When choosing a trading mode for connecting the market, it is necessary to consider not only the convenience of trading links, the transparency of trading information, and the economy of trading results, but also the contribution of market participants and the fairness of transactions. Rolling matching trading can effectively ensure the order and fairness of market transactions by matching both buyers and sellers with quotation. Meanwhile, this mode can automatically complete transactions through the program, and its transaction information is transparent and real. Therefore, this paper chooses rolling matching trading as the basic transaction mode of green certificate market, CCER market and their connection market. The combination of this mode and contribution degree can effectively meet the market’s trading needs and ensure fair competition in the market, so as to better connect the green certificate and CCER market.

2.3. Model Assumptions

The construction of trading modes and their models needs to be carried out under specific scenarios, for which the following assumptions are made in this paper:
Assumption 1. 
The carbon emission reduction suppliers in the market mainly consider renewable energy power generation enterprises, in which enterprises participating in the green certificate market follow the issuance criteria of “1 MWh corresponds to one green certificate”.
Assumption 2. 
To avoid double-counting problems, renewable energy generators can only choose between applying for green certificates or CCER.
Assumption 3. 
Only transactions in the spot market are considered, not the forward market and storage.
Assumption 4. 
The research process is set up so that the green certificate market is traded first, the CCER market is traded later, and the bridging market of the two is traded last.
Assumption 5. 
Green Certificates and CCER are only considered for one transaction and the liquidity is not considered.

2.4. Transaction Process of Different Modes

2.4.1. Basic Trading Model

In order to clearly reflect the impact of whether to establish a connecting market on market trading results and carbon reduction targets, it is necessary to establish a comparison mode, that is, the traditional trading market mode without connecting and introducing contribution degree. In this trading mode, the buyers and sellers of green certificate and CCER market respectively carry out rolling matching transactions in the quote-quote until the market clears.
In the context of carbon quota, with renewable energy power generation enterprises, market players providing CCER and emission control enterprises as market participants, the green certificate market and CCER markets successively conduct transactions in the rolling matching trading manner.
In the transaction process, the buyer is arranged in descending order according to the offer, the seller is arranged in ascending order according to the offer. Transactions can take place when the buyer’s offer is higher than the seller’s offer. The turnover is calculated according to the minimum bid quantity of both sides, the transaction price takes the average value of both sides. At the end of the transaction through the effect test model to calculate the transaction volume, the total cost of transactions and the average price, the total social welfare and carbon emission reduction.

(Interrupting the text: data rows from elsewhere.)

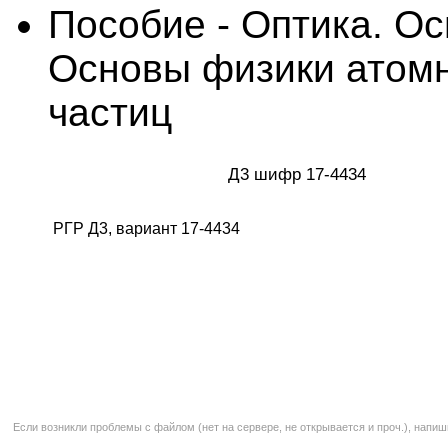
Пособие - Оптика. О
Основы физики атомн
частиц
Д3 шифр 17-4434
РГР Д3, вариант 17-4434
Если возникли проблемы с файлом (нет на сервере, не открывается и проч.), напиш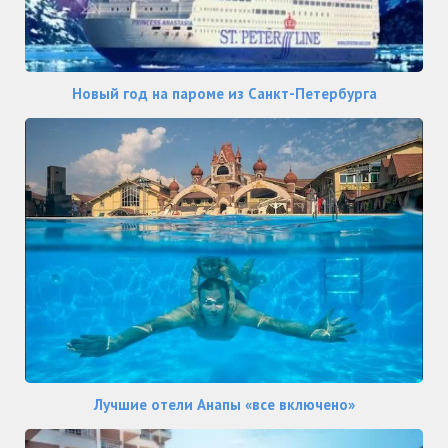
Новый год на пароме из Санкт-Петербурга
Лучшие отели Анапы «все включено»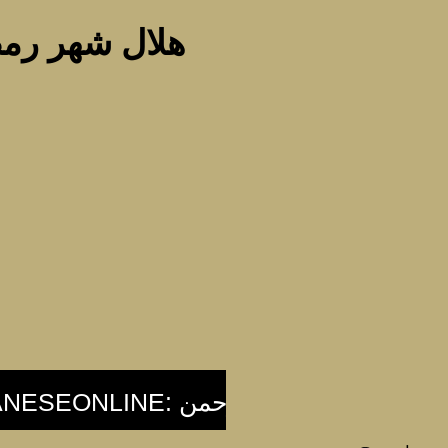
هلال شهر رمضان 1438 وماذا ستقول هية ع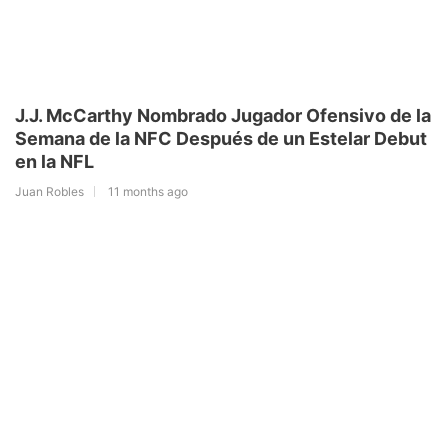
J.J. McCarthy Nombrado Jugador Ofensivo de la
Semana de la NFC Después de un Estelar Debut
en la NFL
Juan Robles
11 months ago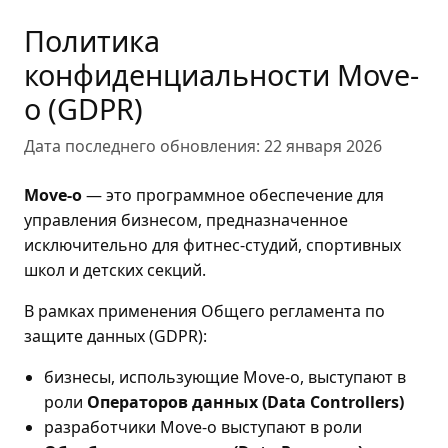
Политика
конфиденциальности Move-
o (GDPR)
Дата последнего обновления:
22 января 2026
Move-o
— это программное обеспечение для
управления бизнесом, предназначенное
исключительно для фитнес-студий, спортивных
школ и детских секций.
В рамках применения Общего регламента по
защите данных (GDPR):
бизнесы, использующие Move-o, выступают в
роли
Операторов данных (Data Controllers)
разработчики Move-o выступают в роли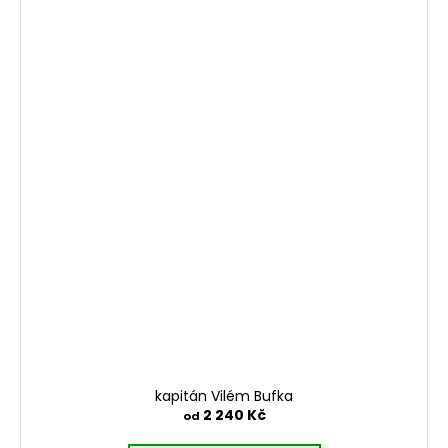
kapitán Vilém Bufka
2 240 Kč
od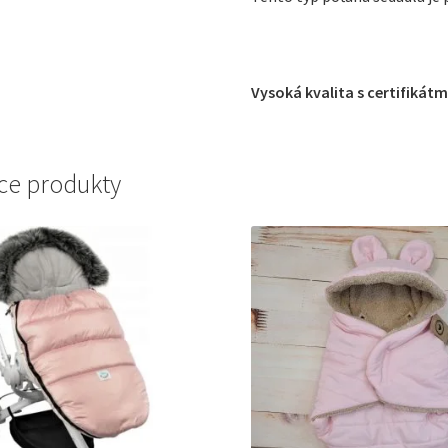
Vysoká kvalita s certifikátm
ce produkty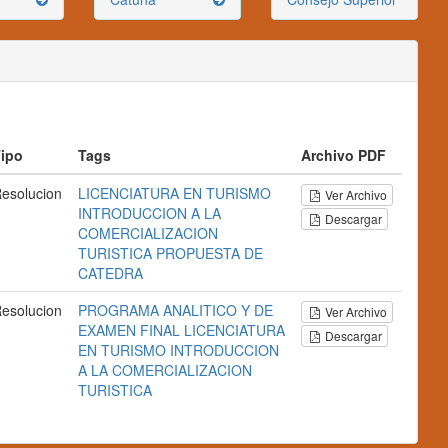
ipo
Tags
Archivo PDF
esolucion
LICENCIATURA EN TURISMO
Ver Archivo
INTRODUCCION A LA
Descargar
COMERCIALIZACION
TURISTICA
PROPUESTA DE
CATEDRA
esolucion
PROGRAMA ANALITICO Y DE
Ver Archivo
EXAMEN FINAL
LICENCIATURA
Descargar
EN TURISMO
INTRODUCCION
A LA COMERCIALIZACION
TURISTICA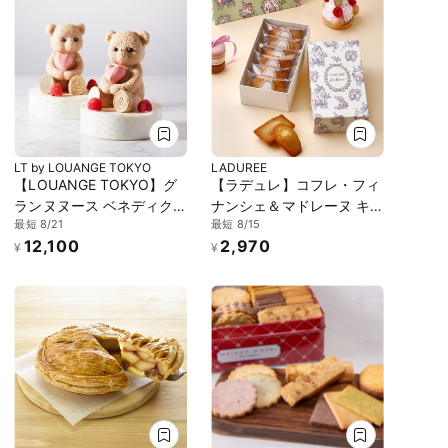
LT by LOUANGE TOKYO
LADUREE
【LOUANGE TOKYO】グ
【ラデュレ】コフレ・フィ
ランヌヌース ベネディク
ナンシェ＆マドレーヌ キ
最短 8/21
最短 8/15
シオン お中元2026
ャス キッドソン
12,100
2,970
¥
¥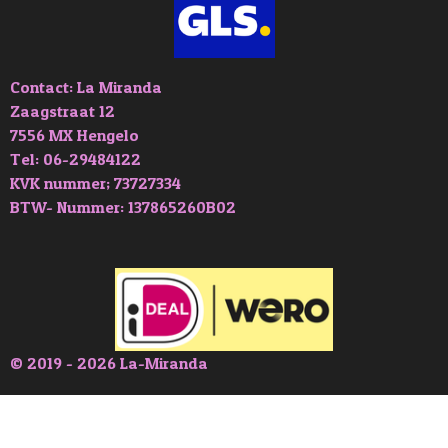
Contact: La Miranda
Zaagstraat 12
7556 MX Hengelo
Tel: 06-29484122
KVK nummer; 73727334
BTW- Nummer: 137865260B02
© 2019 - 2026 La-Miranda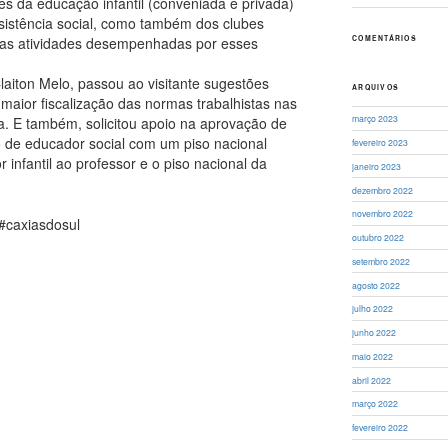
res da educação infantil (conveniada e privada)
ssistência social, como também dos clubes
 as atividades desempenhadas por esses
COMENTÁRIOS
aiton Melo, passou ao visitante sugestões
ARQUIVOS
maior fiscalização das normas trabalhistas nas
março 2023
. E também, solicitou apoio na aprovação de
ão de educador social com um piso nacional
fevereiro 2023
 infantil ao professor e o piso nacional da
janeiro 2023
dezembro 2022
novembro 2022
#caxiasdosul
outubro 2022
setembro 2022
agosto 2022
julho 2022
junho 2022
maio 2022
abril 2022
março 2022
fevereiro 2022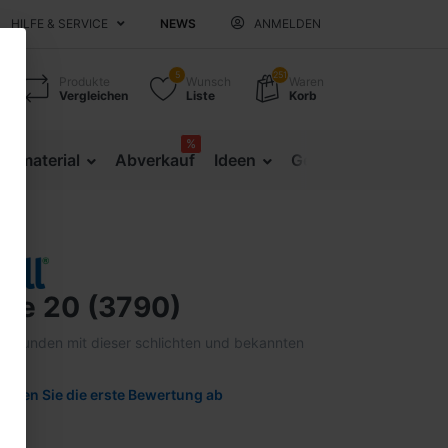
HILFE & SERVICE
NEWS
ANMELDEN
5
251
Produkte
Wunsch
Waren
Vergleichen
Liste
Korb
%
sematerial
Abverkauf
Ideen
Gesundheitsprävent
ne 20 (3790)
hre Kunden mit dieser schlichten und bekannten
Geben Sie die erste Bewertung ab
90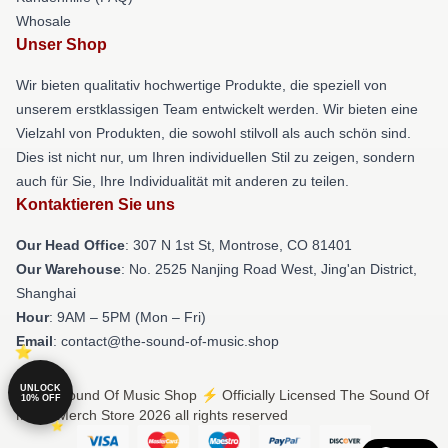
Whosale
Unser Shop
Wir bieten qualitativ hochwertige Produkte, die speziell von
unserem erstklassigen Team entwickelt werden. Wir bieten eine
Vielzahl von Produkten, die sowohl stilvoll als auch schön sind.
Dies ist nicht nur, um Ihren individuellen Stil zu zeigen, sondern
auch für Sie, Ihre Individualität mit anderen zu teilen.
Kontaktieren Sie uns
Our Head Office
: 307 N 1st St, Montrose, CO 81401
Our Warehouse
: No. 2525 Nanjing Road West, Jing'an District,
Shanghai
Hour
: 9AM – 5PM (Mon – Fri)
Email
: contact@the-sound-of-music.shop
UNLOCK
© The Sound Of Music Shop ⚡️ Officially Licensed The Sound Of
10% OFF
Music Merch Store 2026 all rights reserved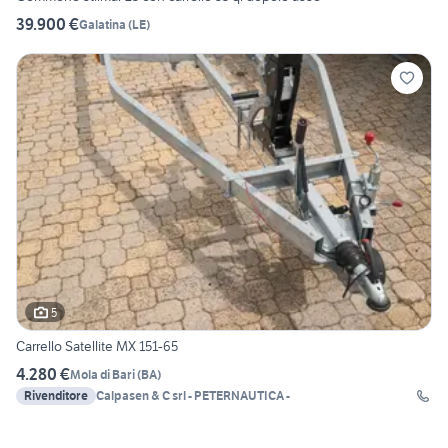
39.900 €
Galatina
(
LE
)
5
Carrello Satellite MX 151-65
4.280 €
Mola di Bari
(
BA
)
Rivenditore
Calpasen & C srl - PETERNAUTICA -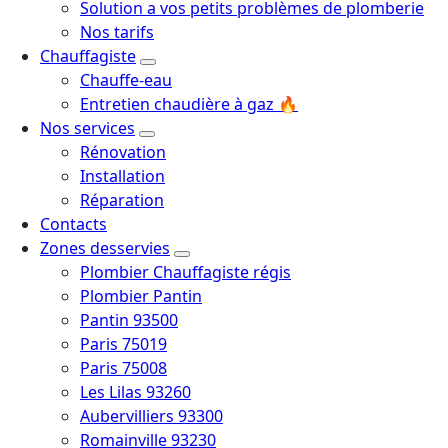
Solution a vos petits problèmes de plomberie
Nos tarifs
Chauffagiste
Chauffe-eau
Entretien chaudière à gaz 🔥
Nos services
Rénovation
Installation
Réparation
Contacts
Zones desservies
Plombier Chauffagiste régis
Plombier Pantin
Pantin 93500
Paris 75019
Paris 75008
Les Lilas 93260
Aubervilliers 93300
Romainville 93230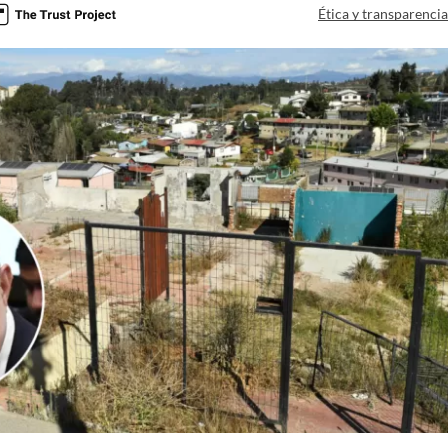
Ética y transparenci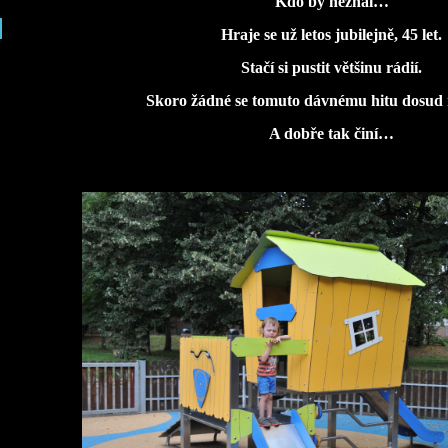
Kdo by neznal…
Hraje se už letos jubilejně, 45 let.
Stačí si pustit většinu rádií.
Skoro žádné se tomuto dávnému hitu dosud
A dobře tak činí…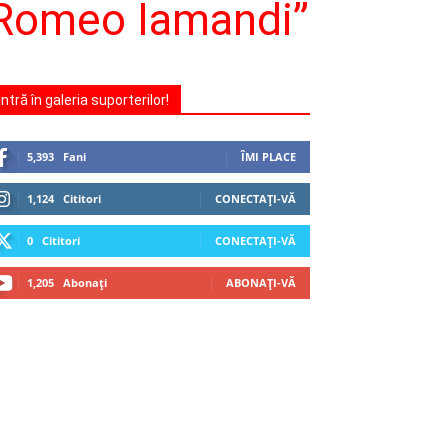
 „Romeo Iamandi”
Intră în galeria suporterilor!
5,393
Fani
ÎMI PLACE
1,124
Cititori
CONECTAȚI-VĂ
0
Cititori
CONECTAȚI-VĂ
1,205
Abonați
ABONAȚI-VĂ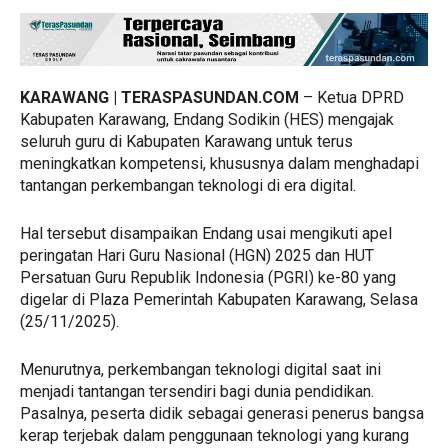
KARAWANG | TERASPASUNDAN.COM
– Ketua DPRD
Kabupaten Karawang, Endang Sodikin (HES) mengajak
seluruh guru di Kabupaten Karawang untuk terus
meningkatkan kompetensi, khususnya dalam menghadapi
tantangan perkembangan teknologi di era digital.
Hal tersebut disampaikan Endang usai mengikuti apel
peringatan Hari Guru Nasional (HGN) 2025 dan HUT
Persatuan Guru Republik Indonesia (PGRI) ke-80 yang
digelar di Plaza Pemerintah Kabupaten Karawang, Selasa
(25/11/2025).
Menurutnya, perkembangan teknologi digital saat ini
menjadi tantangan tersendiri bagi dunia pendidikan.
Pasalnya, peserta didik sebagai generasi penerus bangsa
kerap terjebak dalam penggunaan teknologi yang kurang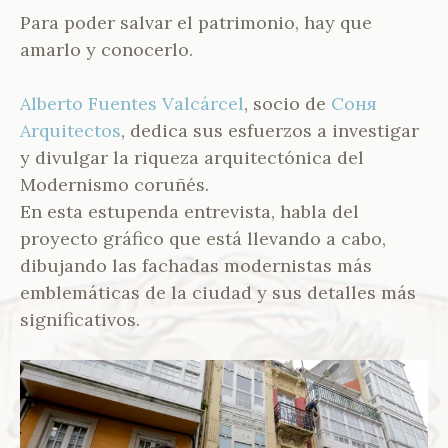
1
N
Para poder salvar el patrimonio, hay que
9
T
amarlo y conocerlo.
E
S
-
Alberto Fuentes Valcárce
l
, socio de
Cоня
V
Arquitectos
, dedica sus esfuerzos a investigar
A
y divulgar la riqueza arquitectónica del
L
C
Modernismo coruñés.
Á
En esta estupenda entrevista, habla del
R
proyecto gráfico que está llevando a cabo,
C
E
dibujando las fachadas modernistas más
L
emblemáticas de la ciudad y sus detalles más
significativos.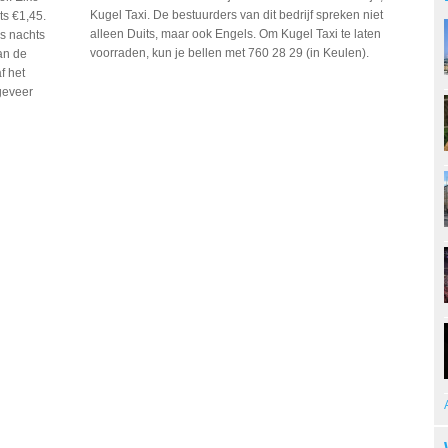
Kugel Taxi. De bestuurders van dit bedrijf spreken niet
ts €1,45.
alleen Duits, maar ook Engels. Om Kugel Taxi te laten
’s nachts
voorraden, kun je bellen met 760 28 29 (in Keulen).
an de
f het
geveer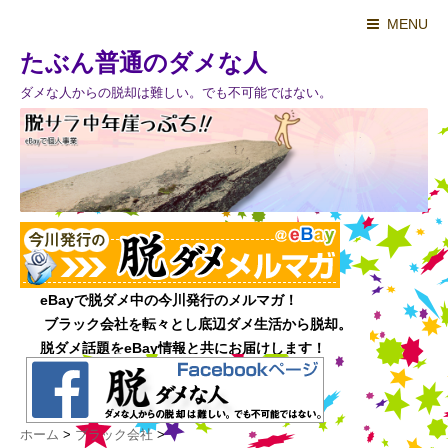
MENU
たぶん普通のダメな人
ダメな人からの脱却は難しい。でも不可能ではない。
ホーム
>
ブラック会社
>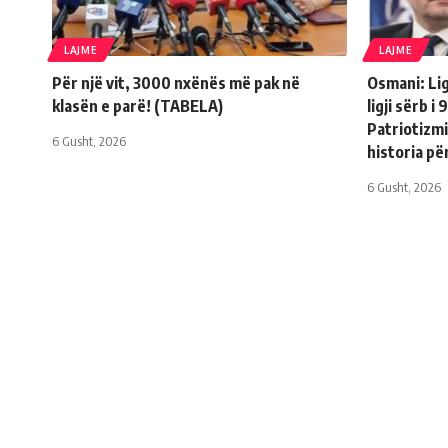
LAJME
LAJME
Për një vit, 3000 nxënës më pak në
Osmani: Lig
klasën e parë! (TABELA)
ligji sërb i
Patriotizmi
6 Gusht, 2026
historia p
6 Gusht, 2026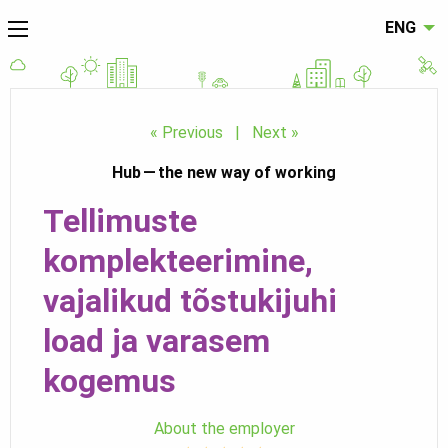
ENG
« Previous
|
Next »
Hub — the new way of working
Tellimuste
komplekteerimine,
vajalikud tõstukijuhi
load ja varasem
kogemus
About the employer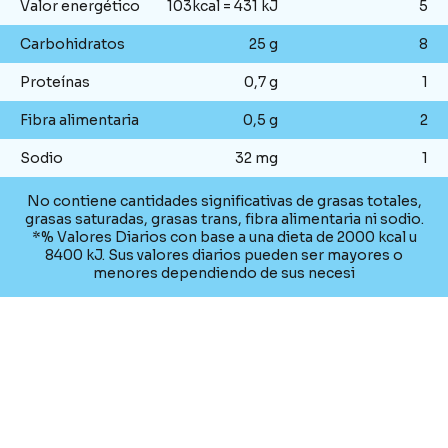
Valor energético
103kcal = 431 kJ
5
Carbohidratos
25 g
8
Proteínas
0,7 g
1
Fibra alimentaria
0,5 g
2
Sodio
32 mg
1
No contiene cantidades significativas de grasas totales,
grasas saturadas, grasas trans, fibra alimentaria ni sodio.
*% Valores Diarios con base a una dieta de 2000 kcal u
8400 kJ. Sus valores diarios pueden ser mayores o
menores dependiendo de sus necesi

2.4.2. Unilateral Contribution Trading Mode

In the green certificate market and CCER market before the opening of the connection market, the contribution degree is introduced, and the market evaluates the contribution degree of all participants, and the contribution degree level is constantly updated with the completion of the transaction. In the market of green certificate and CCER, the buyer and the seller will carry out rolling matching with the offer-contribution degree, and open the connecting market after the two markets are cleared. The two parties meeting the conditions can enter the connecting market, and the seller and the buyer will carry out rolling matching with the contribution degree -offer until the market is cleared.
In the transaction process of green certificate and CCER market, buyers are ranked in descending order of their offers, sellers are ranked in descending order of their contribution levels, and within the same rank, sellers are listed in ascending order of their bid prices. The transaction volume takes the minimum volume of both sides, and the transaction price takes the average value of the both sides under the premise that the buyer’s offer is higher than the seller’s offer. The buyer’s contribution level is updated continuously with the transaction. After the CCER market is cleared, the market determines the contribution level and the number of green certificates that can be converted into CCER according to the amount of carbon quota required by the state and the CCER offset ratio, so as to enable them to enter into the bridging market for trading. Emission-control enterprises that have not completed the carbon quota task enter the bridging market to become buyers. The buyers are listed in descending order according to the contribution level, and sellers are listed in ascending order according to the bid price. The transaction volume and transaction price are calculated in the same way as above. When the trading conditions are not met, the market will be cleared, and the trading effectiveness test is carried out at last.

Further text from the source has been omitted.